===== AVAILABLE RECORDS =====

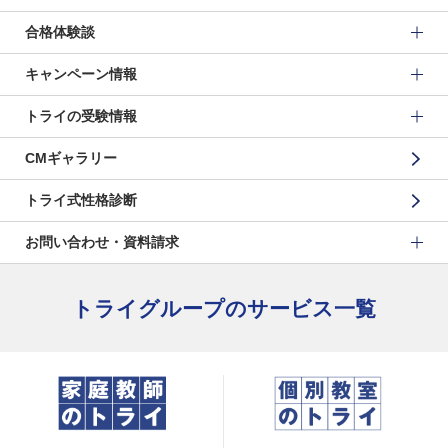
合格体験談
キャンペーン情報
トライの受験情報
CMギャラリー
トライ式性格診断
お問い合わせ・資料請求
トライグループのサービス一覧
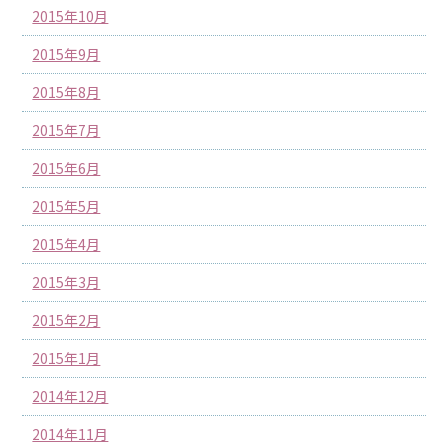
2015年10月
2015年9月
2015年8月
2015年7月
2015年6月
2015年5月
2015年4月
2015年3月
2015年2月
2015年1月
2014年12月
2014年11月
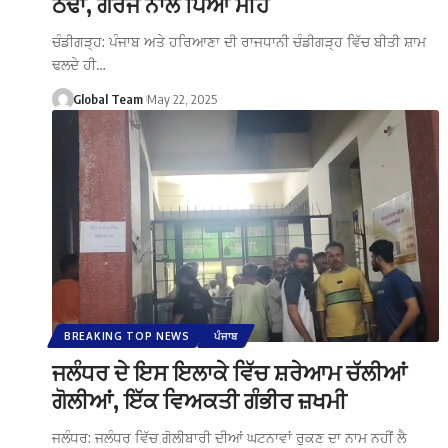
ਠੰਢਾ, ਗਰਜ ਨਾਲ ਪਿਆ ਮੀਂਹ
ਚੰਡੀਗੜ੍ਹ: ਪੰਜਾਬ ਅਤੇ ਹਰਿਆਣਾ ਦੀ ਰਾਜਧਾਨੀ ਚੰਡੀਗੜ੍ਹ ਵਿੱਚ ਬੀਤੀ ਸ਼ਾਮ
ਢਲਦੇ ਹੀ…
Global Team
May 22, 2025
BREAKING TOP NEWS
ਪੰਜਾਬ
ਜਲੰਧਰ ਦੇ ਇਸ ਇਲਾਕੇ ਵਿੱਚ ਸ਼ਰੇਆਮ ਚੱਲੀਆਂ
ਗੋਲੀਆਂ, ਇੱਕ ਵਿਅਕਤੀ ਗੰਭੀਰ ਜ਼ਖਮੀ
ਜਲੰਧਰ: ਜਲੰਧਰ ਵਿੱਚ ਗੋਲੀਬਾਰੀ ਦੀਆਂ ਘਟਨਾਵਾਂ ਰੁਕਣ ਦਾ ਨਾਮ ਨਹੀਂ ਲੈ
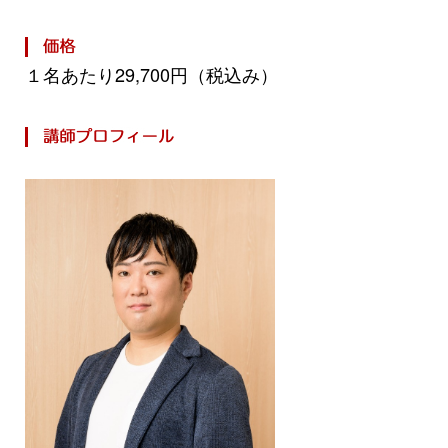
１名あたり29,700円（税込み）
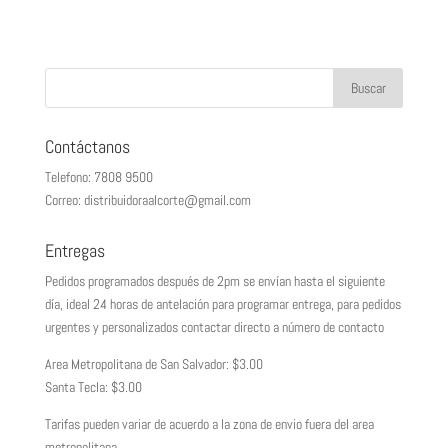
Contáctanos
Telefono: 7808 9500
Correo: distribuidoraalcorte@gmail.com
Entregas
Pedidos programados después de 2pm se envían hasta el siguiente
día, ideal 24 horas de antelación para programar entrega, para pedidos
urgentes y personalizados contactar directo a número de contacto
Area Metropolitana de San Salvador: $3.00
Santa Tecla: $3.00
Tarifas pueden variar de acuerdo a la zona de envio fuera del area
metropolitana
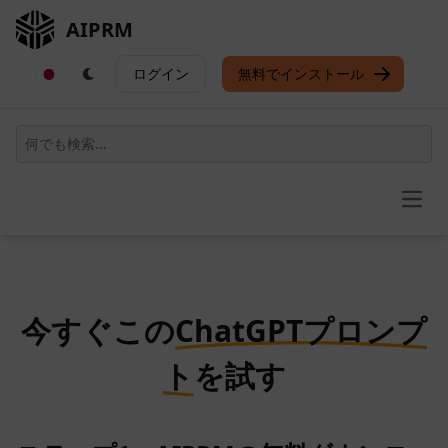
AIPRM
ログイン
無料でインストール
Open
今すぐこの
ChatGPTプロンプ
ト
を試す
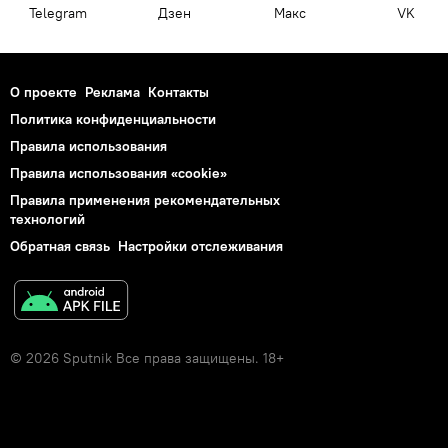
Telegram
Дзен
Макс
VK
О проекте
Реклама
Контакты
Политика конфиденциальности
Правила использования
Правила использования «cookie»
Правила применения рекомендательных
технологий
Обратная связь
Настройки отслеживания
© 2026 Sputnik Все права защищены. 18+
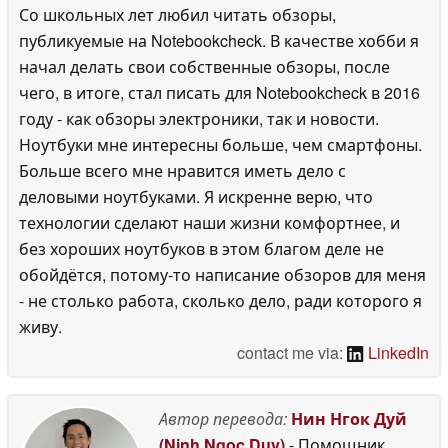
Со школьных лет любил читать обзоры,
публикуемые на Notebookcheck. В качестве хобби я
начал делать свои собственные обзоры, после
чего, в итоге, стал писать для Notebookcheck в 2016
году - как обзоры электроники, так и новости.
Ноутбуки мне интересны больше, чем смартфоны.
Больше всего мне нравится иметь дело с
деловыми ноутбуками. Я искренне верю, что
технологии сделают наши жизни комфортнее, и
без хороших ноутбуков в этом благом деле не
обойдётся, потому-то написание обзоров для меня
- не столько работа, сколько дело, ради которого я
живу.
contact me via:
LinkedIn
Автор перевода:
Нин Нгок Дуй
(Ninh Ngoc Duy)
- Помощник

=====

DIRECTIONS
Please retype the data exactly, but do not carry over any picture.

WRITTEN RESPONSE
合格体験談
キャンペーン情報
トライの受験情報
CMギャラリー
トライ式性格診断
お問い合わせ・資料請求
トライグループのサービス一覧
2015年10月
2015年9月
2015年8月
2015年7月
2015年6月
2015年5月
2015年4月
2015年3月
2015年2月
2015年1月
2014年12月
2014年11月
ਠੰਢਾ, ਗਰਜ ਨਾਲ ਪਿਆ ਮੀਂਹ
ਚੰਡੀਗੜ੍ਹ: ਪੰਜਾਬ ਅਤੇ ਹਰਿਆਣਾ ਦੀ ਰਾਜਧਾਨੀ ਚੰਡੀਗੜ੍ਹ ਵਿੱਚ ਬੀਤੀ ਸ਼ਾਮ
ਢਲਦੇ ਹੀ…
Global Team
May 22, 2025
BREAKING TOP NEWS
ਪੰਜਾਬ
ਜਲੰਧਰ ਦੇ ਇਸ ਇਲਾਕੇ ਵਿੱਚ ਸ਼ਰੇਆਮ ਚੱਲੀਆਂ
ਗੋਲੀਆਂ, ਇੱਕ ਵਿਅਕਤੀ ਗੰਭੀਰ ਜ਼ਖਮੀ
ਜਲੰਧਰ: ਜਲੰਧਰ ਵਿੱਚ ਗੋਲੀਬਾਰੀ ਦੀਆਂ ਘਟਨਾਵਾਂ ਰੁਕਣ ਦਾ ਨਾਮ ਨਹੀਂ ਲੈ
１名あたり29,700円（税込み）
Contáctanos
Telefono: 7808 9500
Correo: distribuidoraalcorte@gmail.com
Entregas
Pedidos programados después de 2pm se envían hasta el siguiente
día, ideal 24 horas de antelación para programar entrega, para pedidos
urgentes y personalizados contactar directo a número de contacto
Area Metropolitana de San Salvador: $3.00
Santa Tecla: $3.00
Tarifas pueden variar de acuerdo a la zona de envio fuera del area
metropolitana
AIPRM
ログイン
無料でインストール
Open
今すぐこの
ChatGPTプロンプ
ト
を試す
Telegram
Дзен
Макс
VK
О проекте
Реклама
Контакты
Политика конфиденциальности
Правила использования
Правила использования «cookie»
Правила применения рекомендательных
технологий
Обратная связь
Настройки отслеживания
© 2026 Sputnik Все права защищены. 18+
Со школьных лет любил читать обзоры,
публикуемые на Notebookcheck. В качестве хобби я
начал делать свои собственные обзоры, после
чего, в итоге, стал писать для Notebookcheck в 2016
году - как обзоры электроники, так и новости.
Ноутбуки мне интересны больше, чем смартфоны.
Больше всего мне нравится иметь дело с
деловыми ноутбуками. Я искренне верю, что
технологии сделают наши жизни комфортнее, и
без хороших ноутбуков в этом благом деле не
обойдётся, потому-то написание обзоров для меня
- не столько работа, сколько дело, ради которого я
живу.
contact me via:
LinkedIn
Автор перевода:
Нин Нгок Дуй
(Ninh Ngoc Duy)
- Помощник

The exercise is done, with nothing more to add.